The accountability gap we are not talking about
When a government department drafts a policy on AI oversight using AI and nobody checks, we have moved past carelessness into a structural problem.
Last week the Department of Home Affairs suspended two senior officials after AI-generated hallucinations were found in the reference list of the Cabinet-approved Revised White Paper on Citizenship, Immigration and Refugee Protection.
A Chief Director in the relevant unit was suspended with immediate effect. A Director involved in the drafting process was suspended the following Monday. Two independent law firms were appointed: one to manage the disciplinary process, one to review every policy document the department has produced since 30 November 2022. That date is not arbitrary. It is the date the first large language model was released to the general public.
The department noted that the hallucinated references appeared to have been generated and appended after the fact, as they were not cited in the body of the White Paper itself. The body of the document, it stressed, continues to accurately reflect the government’s policy position.
The minister said: “This unacceptable lapse proves why vigilant human oversight over artificial intelligence is critical.”

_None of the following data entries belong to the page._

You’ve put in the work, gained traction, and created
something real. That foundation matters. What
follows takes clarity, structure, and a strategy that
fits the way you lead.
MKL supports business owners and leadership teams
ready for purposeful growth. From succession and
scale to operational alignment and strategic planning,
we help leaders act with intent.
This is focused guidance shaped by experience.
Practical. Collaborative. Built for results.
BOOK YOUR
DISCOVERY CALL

He is correct. But that statement leaves something important unresolved.
The same week
South Africa’s Draft National AI Policy was withdrawn after News24 found that at least six of the document’s 67 academic citations did not exist. The journals cited were real. The articles were not. Editors of multiple journals, including the South African Journal of Philosophy and AI & Society, independently confirmed the cited articles were fabricated.
The policy designed to govern AI was produced using AI, and nobody verified the outputs before publication.

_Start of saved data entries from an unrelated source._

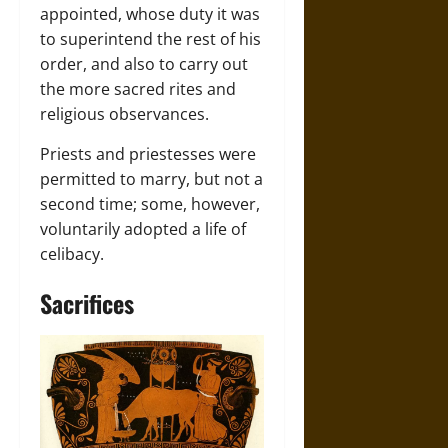
appointed, whose duty it was
to superintend the rest of his
order, and also to carry out
the more sacred rites and
religious observances.
Priests and priestesses were
permitted to marry, but not a
second time; some, however,
voluntarily adopted a life of
celibacy.
Sacrifices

Read that again. A government department tasked with drafting a framework for responsible and ethical AI use submitted a document to Cabinet with citations that do not exist. The hallucinations passed through the drafting process, the departmental review process, and Cabinet approval before a journalist checked the references.
The minister wrote on X that there would be consequences for those responsible: “This unacceptable lapse proves why vigilant human oversight over the use of artificial intelligence is critical. It’s a lesson we take with humility.”
Two ministers. Two departments. Two documents. Same week. Same failure mode.
This is not uniquely South African
In October 2025, Deloitte Australia was paid AU$440,000 to produce an independent assurance review of Australia’s welfare compliance system for the Department of Employment and Workplace Relations.
A law professor at Sydney University read the published 237-page report and found approximately 20 errors, including references to non-existent academic works, a fabricated quotation attributed to a federal court judge, and citations to a colleague’s work on a book that did not exist. “I instantaneously knew it was either hallucinated by AI or the world’s best kept secret,” the professor told the Associated Press.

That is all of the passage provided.